After another week of school-night sleepovers and sweet conversations, I could no longer go on pretending. A precocious planner, I sketched out what I wanted to say in my head, optimistic that our time together had meant as much to him as it did to me. I confronted my crush about the feelings I knew I was developing for him, hoping my honesty would compel him to lay his cards on the table. Instead, he gave me the speech I had grown accustomed to hearing: He wasn't looking for anything serious, and I couldn't blame him for that. We agreed to end things mutually, but I wept as soon as he walked out the door. Once again, I had fallen in love with the idea of what could have been. I resumed my role of Mrs. Not Right Now.
I wish the story had ended there. Unfortunately, for the next sixth months, the two of us entered a tumultuous and toxic non-relationship. The cycle would repeat itself as follows: I would begin to move on, he would realize that I was losing interest in him, he would reinsert himself into my life, I would regain hope that we would DTR, and then he would ghost or say something hurtful. It took making a promise to a close friend to stop this self-destructive behavior to finally end this sequence once and for all. And I'm so happy that I did — I promised myself that I would never compromise my own expectations and wishes to please someone else ever again, and I've held myself to that promise.
A relationship does not need to be defined in order to be considered legitimate. However, if that is indeed the case, all parties engaging in such a relationship must be on the same page and absolutely clear about their own intentions. I wish I had been honest with myself about what I had truly wanted, and perhaps, saved myself from a bit of heartbreak.

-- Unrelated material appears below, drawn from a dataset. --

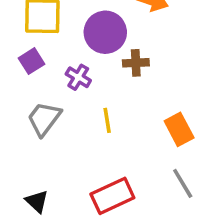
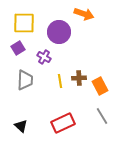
brown cross: (136, 63) -> (79, 78), moved
gray trapezoid: (44, 119) -> (25, 80), turned 145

But the truth is, this experience and every other like it, has made me appreciate the love, trust, and respect that I have found with my current partner even more. He made DTR easy, because we had already found ourselves falling into a relationship faster than we could catch up with our own feelings. Above all, I now realize that I should never allow anyone, romantic or otherwise, to devalue my own self-worth. I have rebuilt myself from the ground up, established by a foundation of commitment to self-love. I am my own Mrs. Right Now, and I am ready for wherever the future takes me.